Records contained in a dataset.
▼

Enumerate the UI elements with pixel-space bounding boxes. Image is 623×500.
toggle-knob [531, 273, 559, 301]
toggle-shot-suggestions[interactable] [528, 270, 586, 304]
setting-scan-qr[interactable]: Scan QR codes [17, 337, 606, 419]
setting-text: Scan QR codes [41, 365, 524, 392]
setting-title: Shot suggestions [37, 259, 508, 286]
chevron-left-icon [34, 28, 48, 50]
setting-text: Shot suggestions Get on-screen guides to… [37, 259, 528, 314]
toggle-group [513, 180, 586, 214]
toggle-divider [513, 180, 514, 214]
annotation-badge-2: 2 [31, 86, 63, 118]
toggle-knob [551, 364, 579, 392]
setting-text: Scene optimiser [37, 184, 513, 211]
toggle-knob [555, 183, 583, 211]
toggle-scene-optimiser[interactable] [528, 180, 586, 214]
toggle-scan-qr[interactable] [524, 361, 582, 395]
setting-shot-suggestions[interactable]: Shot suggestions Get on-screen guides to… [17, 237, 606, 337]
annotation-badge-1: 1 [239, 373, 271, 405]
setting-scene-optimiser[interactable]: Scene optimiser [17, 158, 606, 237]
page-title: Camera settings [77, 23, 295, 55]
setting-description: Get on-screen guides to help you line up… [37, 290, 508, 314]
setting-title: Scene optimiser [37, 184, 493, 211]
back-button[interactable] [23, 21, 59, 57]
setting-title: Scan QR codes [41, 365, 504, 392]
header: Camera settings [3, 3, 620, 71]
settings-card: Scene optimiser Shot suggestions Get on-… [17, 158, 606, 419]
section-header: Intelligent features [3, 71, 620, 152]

▲

EXERCISE GOAL. The data must be output in full, exactly as given.

REPLY.
Enumerate the UI elements with pixel-space bounding boxes. Image is 623×500.
toggle-knob [531, 273, 559, 301]
toggle-shot-suggestions[interactable] [528, 270, 586, 304]
setting-scan-qr[interactable]: Scan QR codes [17, 337, 606, 419]
setting-text: Scan QR codes [41, 365, 524, 392]
setting-title: Shot suggestions [37, 259, 508, 286]
chevron-left-icon [34, 28, 48, 50]
setting-text: Shot suggestions Get on-screen guides to… [37, 259, 528, 314]
toggle-group [513, 180, 586, 214]
toggle-divider [513, 180, 514, 214]
annotation-badge-2: 2 [31, 86, 63, 118]
toggle-knob [551, 364, 579, 392]
setting-text: Scene optimiser [37, 184, 513, 211]
toggle-knob [555, 183, 583, 211]
toggle-scene-optimiser[interactable] [528, 180, 586, 214]
toggle-scan-qr[interactable] [524, 361, 582, 395]
setting-shot-suggestions[interactable]: Shot suggestions Get on-screen guides to… [17, 237, 606, 337]
annotation-badge-1: 1 [239, 373, 271, 405]
setting-scene-optimiser[interactable]: Scene optimiser [17, 158, 606, 237]
page-title: Camera settings [77, 23, 295, 55]
setting-description: Get on-screen guides to help you line up… [37, 290, 508, 314]
setting-title: Scene optimiser [37, 184, 493, 211]
back-button[interactable] [23, 21, 59, 57]
setting-title: Scan QR codes [41, 365, 504, 392]
header: Camera settings [3, 3, 620, 71]
settings-card: Scene optimiser Shot suggestions Get on-… [17, 158, 606, 419]
section-header: Intelligent features [3, 71, 620, 152]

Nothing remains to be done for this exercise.